The yyyymm is used in the catalog for my outputs

antony.milne

06/24/2022, 4:27 PM

ok, the simplest way to do this would be to go into settings.py and uncommnent and modify the bit of code about

CONFIG_LOADER_CLASS

. It should look something like this:

Copy code

# Class that manages how configuration is loaded.
from kedro.config import TemplatedConfigLoader
CONFIG_LOADER_CLASS = TemplatedConfigLoader
# Keyword arguments to pass to the `CONFIG_LOADER_CLASS` constructor.
CONFIG_LOADER_ARGS = {
     "globals_dict": {"date": get_date_in_yyyymm_format()},
}

and then you can use

date

as a variable in your catalog.yml file.

user

06/25/2022, 7:36 AM

Kedro: load existing data catalog programmatically https://stackoverflow.com/questions/72752043/kedro-load-existing-data-catalog-programmatically

debbyChan57

06/25/2022, 11:48 AM

Thanks !

Flow

07/06/2022, 11:08 AM

Hi everyone, Is anyone running kedro + airflow in a "production" setting (e.g. batch prediction, automated retraining etc) and would be interested in a knowledge exchange maybe 30-60 min on their experience and lessons learned? 🙂

kradja

07/07/2022, 1:46 PM

Could you point me towards the solution?
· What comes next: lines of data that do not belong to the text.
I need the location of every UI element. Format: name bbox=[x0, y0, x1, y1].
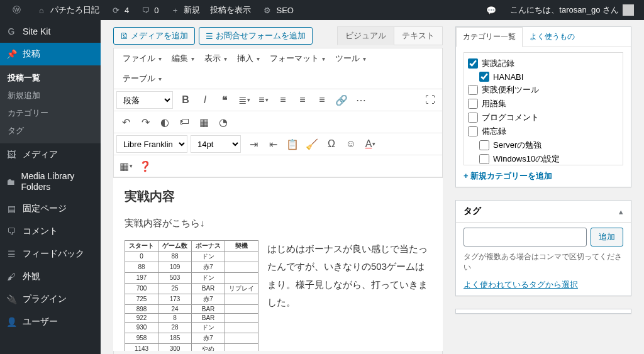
category-item[interactable]: 実践記録 bbox=[468, 57, 619, 70]
folder-icon: 🖿 bbox=[5, 175, 16, 188]
submenu-posts-all[interactable]: 投稿一覧 bbox=[0, 69, 101, 87]
fullscreen-button[interactable]: ⛶ bbox=[421, 91, 440, 109]
category-item[interactable]: 備忘録 bbox=[468, 124, 619, 138]
menu-media[interactable]: 🖾メディア bbox=[0, 143, 101, 166]
page-icon: ▤ bbox=[5, 202, 18, 215]
tag-button[interactable]: 🏷 bbox=[175, 113, 194, 131]
category-item[interactable]: 実践便利ツール bbox=[468, 83, 619, 97]
outdent-button[interactable]: ⇤ bbox=[264, 135, 282, 153]
chevron-up-icon[interactable]: ▴ bbox=[619, 207, 623, 216]
link-button[interactable]: 🔗 bbox=[332, 91, 351, 109]
submenu-posts-tags[interactable]: タグ bbox=[0, 122, 101, 140]
paste-button[interactable]: 📋 bbox=[283, 135, 302, 153]
category-item[interactable]: Serverの勉強 bbox=[468, 138, 619, 152]
category-checkbox[interactable] bbox=[468, 126, 478, 136]
italic-button[interactable]: I bbox=[196, 91, 214, 109]
category-checkbox[interactable] bbox=[468, 113, 478, 123]
category-tab-all[interactable]: カテゴリー一覧 bbox=[456, 27, 523, 47]
menu-media-library-folders[interactable]: 🖿Media Library Folders bbox=[0, 166, 101, 197]
category-checkbox[interactable] bbox=[479, 140, 489, 150]
category-item[interactable]: HANABI bbox=[468, 70, 619, 83]
clear-format-button[interactable]: 🧹 bbox=[303, 135, 321, 153]
menu-format[interactable]: フォーマット bbox=[266, 51, 329, 66]
editor-content[interactable]: 実戦内容 実戦内容がこちら↓ スタートゲーム数ボーナス契機 088ドン88109… bbox=[113, 178, 443, 351]
number-list-button[interactable]: ≡▾ bbox=[254, 91, 273, 109]
category-tab-popular[interactable]: よく使うもの bbox=[523, 27, 582, 47]
add-category-link[interactable]: + 新規カテゴリーを追加 bbox=[464, 170, 552, 182]
category-list[interactable]: 実践記録HANABI実践便利ツール用語集ブログコメント備忘録Serverの勉強W… bbox=[464, 52, 623, 165]
category-label: Serverの勉強 bbox=[493, 140, 541, 151]
menu-comments[interactable]: 🗨コメント bbox=[0, 220, 101, 243]
new-content-link[interactable]: +新規 bbox=[164, 0, 205, 20]
category-checkbox[interactable] bbox=[468, 58, 478, 69]
category-checkbox[interactable] bbox=[479, 154, 489, 164]
menu-tools[interactable]: ツール bbox=[331, 51, 370, 66]
tag-add-button[interactable]: 追加 bbox=[591, 228, 623, 246]
account-menu[interactable]: こんにちは、tarosan_go さん bbox=[505, 0, 639, 20]
tag-cloud-link[interactable]: よく使われているタグから選択 bbox=[464, 279, 578, 290]
text-color-button[interactable]: A▾ bbox=[361, 135, 380, 153]
tab-visual[interactable]: ビジュアル bbox=[337, 26, 394, 45]
special-char-button[interactable]: Ω bbox=[322, 135, 341, 153]
add-contact-form-button[interactable]: ☰ お問合せフォームを追加 bbox=[199, 27, 313, 45]
brush-icon: 🖌 bbox=[5, 270, 18, 283]
font-family-select[interactable]: Libre Franklin bbox=[116, 135, 187, 153]
category-label: 用語集 bbox=[482, 98, 506, 109]
tab-text[interactable]: テキスト bbox=[394, 26, 443, 45]
comments-link[interactable]: 🗨0 bbox=[134, 0, 164, 20]
menu-pages[interactable]: ▤固定ページ bbox=[0, 197, 101, 220]
menu-label: Site Kit bbox=[23, 26, 50, 36]
template-button[interactable]: ▦ bbox=[194, 113, 213, 131]
redo-button[interactable]: ↷ bbox=[136, 113, 155, 131]
menu-users[interactable]: 👤ユーザー bbox=[0, 311, 101, 333]
blockquote-button[interactable]: ❝ bbox=[215, 91, 234, 109]
content-area: 🖻 メディアを追加 ☰ お問合せフォームを追加 ビジュアル テキスト ファイル … bbox=[101, 20, 644, 354]
more-button[interactable]: ⋯ bbox=[352, 91, 370, 109]
menu-label: 固定ページ bbox=[23, 203, 67, 214]
special-button[interactable]: ◐ bbox=[155, 113, 174, 131]
font-size-select[interactable]: 14pt bbox=[191, 135, 241, 153]
site-name-link[interactable]: ⌂パチたろ日記 bbox=[30, 0, 104, 20]
seo-link[interactable]: ⚙SEO bbox=[256, 0, 298, 20]
indent-button[interactable]: ⇥ bbox=[244, 135, 263, 153]
menu-appearance[interactable]: 🖌外観 bbox=[0, 265, 101, 288]
table-header: ゲーム数 bbox=[158, 240, 192, 251]
help-button[interactable]: ❓ bbox=[136, 157, 155, 175]
table-button[interactable]: ▦▾ bbox=[116, 157, 135, 175]
bullet-list-button[interactable]: ≣▾ bbox=[235, 91, 253, 109]
view-post-link[interactable]: 投稿を表示 bbox=[205, 0, 256, 20]
bold-button[interactable]: B bbox=[176, 91, 195, 109]
menu-table[interactable]: テーブル bbox=[119, 71, 165, 86]
updates-link[interactable]: ⟳4 bbox=[104, 0, 134, 20]
menu-feedback[interactable]: ☰フィードバック bbox=[0, 243, 101, 265]
emoji-button[interactable]: ☺ bbox=[341, 135, 360, 153]
format-select[interactable]: 段落 bbox=[116, 91, 173, 109]
menu-edit[interactable]: 編集 bbox=[168, 51, 198, 66]
menu-site-kit[interactable]: GSite Kit bbox=[0, 20, 101, 43]
add-media-button[interactable]: 🖻 メディアを追加 bbox=[113, 27, 195, 45]
content-intro: 実戦内容がこちら↓ bbox=[125, 215, 431, 231]
menu-posts[interactable]: 📌投稿 bbox=[0, 43, 101, 65]
align-center-button[interactable]: ≡ bbox=[293, 91, 312, 109]
menu-insert[interactable]: 挿入 bbox=[233, 51, 264, 66]
submenu-posts-new[interactable]: 新規追加 bbox=[0, 87, 101, 104]
align-right-button[interactable]: ≡ bbox=[313, 91, 331, 109]
submenu-posts-categories[interactable]: カテゴリー bbox=[0, 104, 101, 122]
clock-button[interactable]: ◔ bbox=[214, 113, 233, 131]
category-item[interactable]: Windows10の設定 bbox=[468, 152, 619, 165]
category-checkbox[interactable] bbox=[468, 99, 478, 109]
menu-plugins[interactable]: 🔌プラグイン bbox=[0, 288, 101, 311]
menu-file[interactable]: ファイル bbox=[119, 51, 165, 66]
category-checkbox[interactable] bbox=[468, 85, 478, 95]
notification-bell[interactable]: 💬 bbox=[480, 0, 505, 20]
tag-input[interactable] bbox=[464, 228, 587, 246]
align-left-button[interactable]: ≡ bbox=[274, 91, 292, 109]
category-checkbox[interactable] bbox=[479, 72, 489, 82]
menu-view[interactable]: 表示 bbox=[201, 51, 231, 66]
category-item[interactable]: 用語集 bbox=[468, 97, 619, 111]
wp-logo[interactable]: ⓦ bbox=[5, 0, 30, 20]
undo-button[interactable]: ↶ bbox=[116, 113, 135, 131]
category-item[interactable]: ブログコメント bbox=[468, 111, 619, 124]
table-row: 725173赤7 bbox=[125, 294, 258, 304]
media-icon: 🖾 bbox=[5, 148, 18, 161]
I have the same read() not implemented for BaseSessionStore as well as save() not implemented for BaseSessionStore.

noklam

07/07/2022, 1:50 PM

That is not an error but just INFO logging.

deepyaman

07/07/2022, 8:25 PM

Does anybody have practical experience deploying Kedro pipelines as Argo Workflows? I have a couple thoughts/questions around the approach currently recommended in https://kedro.readthedocs.io/en/stable/deployment/argo.html: + Based on your experience, are nodes the correct level for containerization? Should it be one modular pipeline per step instead? The whole pipeline in one step? + Did you consider passing data between workflow steps (see https://github.com/argoproj/argo-workflows/blob/master/examples/artifact-passing.yaml )? Would it be an issue if all intermediate data passing happened like this? + Did the suggested approach (or whatever approach you took) not satisfy certain needs? Could some aspects have been easier? Please also feel free to include any other information w.r.t. your experience deploying to Argo Workflows. Thanks!!

Siavash

07/08/2022, 4:22 PM

Hi, In my new project, we are forced to use Kubeflow. Is it possible to separate pipelines into containers without creating new repositories for each pipeline?